The effort, led by the Centers for Disease Control and Prevention (CDC) and Substance Abuse and Mental Health Services Administration (SAMHSA), puts a stronger focus on treating drug addicts, rather than jailing them.

“We’re trying to make it clear that medication-assisted treatment is an appropriate approach to addiction,” SAMHSA Administrator Pamela Hyde told reporters in a call Thursday.

The new funds would expand access to treatment, build up the national system for monitoring prescriptions and better train emergency responders, administration officials added. The plan would also tighten prescription drug use under Medicare Part D, requiring “high-risk beneficiaries” to get their medication only from specific providers and pharmacies.

Treatment and counseling — which Hyde said were both crucial to combating addiction — would also be integrated into the law enforcement response to drugs.

The budget includes millions of new dollars to provide treatment to inmates or former inmates who are now on probation or parole.
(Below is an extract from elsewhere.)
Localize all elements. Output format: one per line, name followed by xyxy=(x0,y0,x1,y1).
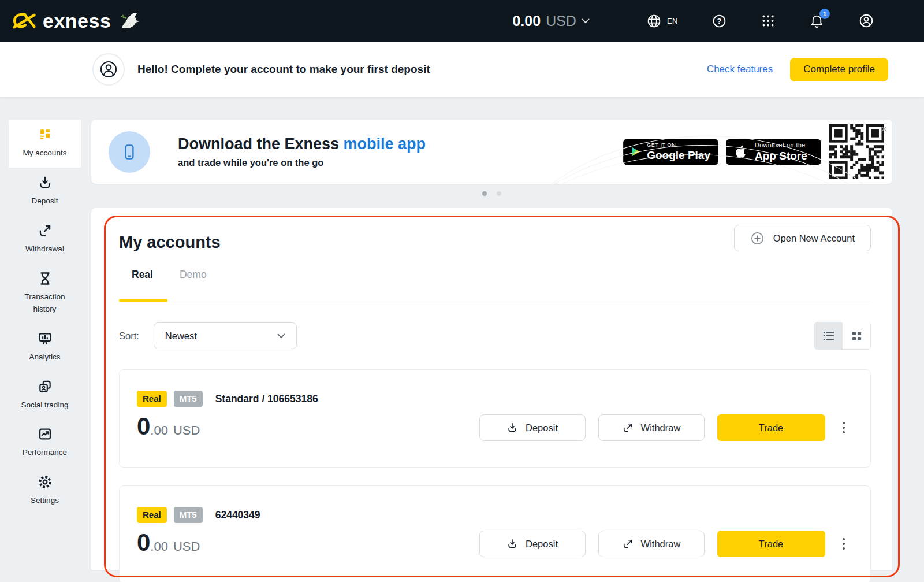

David Hickton, a U.S. attorney from Pennsylvania representing the Department of Justice on the call, said the new dollars for the CDC and SAMSHA will help address the “demand side” of the country’s drug epidemic.

“Addiction is an illness and the drug traffickers that we prosecute are preying on sick people. A lot of this work will help people get well, which we are happy to embrace and happy to be a partner in,” he said.

At least $60 million would go directly to states, while the rest would bulk up the budgets of the CDC, SAMSHA and the Department of Justice.

The funding request faces a major political battle against the GOP-controlled Congress, which has blasted the president's trillion-dollar proposed budget.